* WHAT NEEDS TO BE DONE: Every line in the data below that holds "Тимофеевич" should be found and copied.

* DATA EXCERPTS:
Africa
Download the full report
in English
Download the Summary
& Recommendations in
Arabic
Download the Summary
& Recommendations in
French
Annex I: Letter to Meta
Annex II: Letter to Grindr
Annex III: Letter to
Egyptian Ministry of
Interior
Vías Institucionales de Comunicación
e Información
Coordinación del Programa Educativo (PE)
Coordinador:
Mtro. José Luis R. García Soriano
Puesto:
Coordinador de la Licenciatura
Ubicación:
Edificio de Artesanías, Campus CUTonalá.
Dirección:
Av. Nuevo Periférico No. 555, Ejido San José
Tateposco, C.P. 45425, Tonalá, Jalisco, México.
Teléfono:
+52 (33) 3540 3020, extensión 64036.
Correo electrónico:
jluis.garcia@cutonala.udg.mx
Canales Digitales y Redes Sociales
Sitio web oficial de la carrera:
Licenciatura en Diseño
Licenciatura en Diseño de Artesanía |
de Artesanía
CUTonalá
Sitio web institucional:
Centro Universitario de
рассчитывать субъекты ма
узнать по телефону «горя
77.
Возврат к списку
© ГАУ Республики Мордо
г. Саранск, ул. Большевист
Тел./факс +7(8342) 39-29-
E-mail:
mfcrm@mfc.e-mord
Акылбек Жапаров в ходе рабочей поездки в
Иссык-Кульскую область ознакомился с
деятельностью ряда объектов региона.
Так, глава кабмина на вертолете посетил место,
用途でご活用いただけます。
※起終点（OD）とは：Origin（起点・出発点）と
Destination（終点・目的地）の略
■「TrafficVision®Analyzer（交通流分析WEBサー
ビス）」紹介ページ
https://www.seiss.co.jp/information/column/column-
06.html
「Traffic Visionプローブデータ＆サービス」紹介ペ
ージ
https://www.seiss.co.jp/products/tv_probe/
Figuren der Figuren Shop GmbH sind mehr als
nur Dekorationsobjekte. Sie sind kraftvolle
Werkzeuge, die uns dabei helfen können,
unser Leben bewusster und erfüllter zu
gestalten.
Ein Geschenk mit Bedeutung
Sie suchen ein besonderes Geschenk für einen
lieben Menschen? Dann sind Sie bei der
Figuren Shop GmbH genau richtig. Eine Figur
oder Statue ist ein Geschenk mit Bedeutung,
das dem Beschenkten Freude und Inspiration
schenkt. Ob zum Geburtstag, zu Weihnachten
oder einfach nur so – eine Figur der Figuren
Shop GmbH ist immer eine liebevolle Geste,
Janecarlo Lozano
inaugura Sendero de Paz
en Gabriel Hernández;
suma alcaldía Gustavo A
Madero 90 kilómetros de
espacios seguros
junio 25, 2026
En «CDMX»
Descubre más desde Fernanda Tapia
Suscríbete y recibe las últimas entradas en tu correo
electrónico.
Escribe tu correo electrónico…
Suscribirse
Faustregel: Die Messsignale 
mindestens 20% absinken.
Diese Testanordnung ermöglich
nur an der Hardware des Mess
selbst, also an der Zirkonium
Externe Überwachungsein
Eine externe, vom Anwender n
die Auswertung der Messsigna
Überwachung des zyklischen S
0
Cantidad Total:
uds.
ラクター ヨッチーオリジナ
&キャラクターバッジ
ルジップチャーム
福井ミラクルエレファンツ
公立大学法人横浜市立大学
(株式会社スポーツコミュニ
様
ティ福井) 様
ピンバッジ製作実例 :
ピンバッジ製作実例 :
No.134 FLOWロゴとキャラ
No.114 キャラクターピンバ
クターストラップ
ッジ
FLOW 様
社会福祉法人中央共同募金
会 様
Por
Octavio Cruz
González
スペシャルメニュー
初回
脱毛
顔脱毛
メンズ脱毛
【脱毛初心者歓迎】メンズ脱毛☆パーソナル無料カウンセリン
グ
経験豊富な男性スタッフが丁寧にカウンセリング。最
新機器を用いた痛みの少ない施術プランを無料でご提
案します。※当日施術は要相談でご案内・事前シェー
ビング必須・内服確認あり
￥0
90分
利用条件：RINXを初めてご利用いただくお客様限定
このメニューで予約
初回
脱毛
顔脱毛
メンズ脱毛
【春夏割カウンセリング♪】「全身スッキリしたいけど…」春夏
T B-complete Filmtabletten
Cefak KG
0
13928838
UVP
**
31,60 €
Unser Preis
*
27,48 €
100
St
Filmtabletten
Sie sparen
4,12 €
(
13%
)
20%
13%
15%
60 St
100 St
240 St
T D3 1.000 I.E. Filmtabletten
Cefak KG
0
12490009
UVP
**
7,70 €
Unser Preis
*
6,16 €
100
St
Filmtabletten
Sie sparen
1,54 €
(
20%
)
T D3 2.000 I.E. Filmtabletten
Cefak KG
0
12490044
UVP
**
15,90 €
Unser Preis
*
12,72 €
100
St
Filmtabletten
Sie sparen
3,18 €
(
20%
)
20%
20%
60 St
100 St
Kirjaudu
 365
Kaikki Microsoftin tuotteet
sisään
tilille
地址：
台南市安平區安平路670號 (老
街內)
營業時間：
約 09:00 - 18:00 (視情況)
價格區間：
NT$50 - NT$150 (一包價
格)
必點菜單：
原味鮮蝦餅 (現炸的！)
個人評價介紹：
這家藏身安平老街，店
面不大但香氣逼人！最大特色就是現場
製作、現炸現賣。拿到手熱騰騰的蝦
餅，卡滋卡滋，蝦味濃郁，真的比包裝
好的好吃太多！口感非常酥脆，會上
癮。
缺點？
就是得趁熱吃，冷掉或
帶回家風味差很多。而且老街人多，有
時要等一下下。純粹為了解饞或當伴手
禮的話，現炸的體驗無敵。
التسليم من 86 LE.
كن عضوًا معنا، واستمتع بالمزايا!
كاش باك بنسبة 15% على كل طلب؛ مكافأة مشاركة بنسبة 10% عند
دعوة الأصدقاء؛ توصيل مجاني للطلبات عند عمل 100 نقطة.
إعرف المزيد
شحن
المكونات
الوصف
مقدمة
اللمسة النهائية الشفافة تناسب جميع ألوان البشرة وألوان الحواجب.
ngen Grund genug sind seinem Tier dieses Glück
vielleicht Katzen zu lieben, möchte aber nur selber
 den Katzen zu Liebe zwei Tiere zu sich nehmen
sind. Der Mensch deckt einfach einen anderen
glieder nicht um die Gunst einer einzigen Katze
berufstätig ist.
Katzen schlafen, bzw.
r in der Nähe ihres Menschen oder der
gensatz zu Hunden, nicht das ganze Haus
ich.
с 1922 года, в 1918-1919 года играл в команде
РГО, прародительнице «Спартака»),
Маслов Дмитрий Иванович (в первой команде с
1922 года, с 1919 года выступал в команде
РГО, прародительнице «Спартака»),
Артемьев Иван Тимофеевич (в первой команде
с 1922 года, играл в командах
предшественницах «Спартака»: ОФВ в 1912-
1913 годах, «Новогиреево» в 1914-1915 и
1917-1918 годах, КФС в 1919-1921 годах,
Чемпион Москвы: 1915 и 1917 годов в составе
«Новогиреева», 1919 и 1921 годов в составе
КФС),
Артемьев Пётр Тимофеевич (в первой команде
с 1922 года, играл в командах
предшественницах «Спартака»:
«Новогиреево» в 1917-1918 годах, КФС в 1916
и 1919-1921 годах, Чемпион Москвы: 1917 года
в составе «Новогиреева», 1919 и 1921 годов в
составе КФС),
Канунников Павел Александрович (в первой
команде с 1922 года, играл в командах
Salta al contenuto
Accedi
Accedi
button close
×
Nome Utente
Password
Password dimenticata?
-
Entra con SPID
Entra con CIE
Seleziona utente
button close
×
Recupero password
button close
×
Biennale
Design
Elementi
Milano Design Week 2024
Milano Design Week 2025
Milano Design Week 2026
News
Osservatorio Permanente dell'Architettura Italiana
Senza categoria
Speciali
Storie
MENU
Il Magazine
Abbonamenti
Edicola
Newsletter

* COMPLETED TASK:
Артемьев Иван Тимофеевич (в первой команде
Артемьев Пётр Тимофеевич (в первой команде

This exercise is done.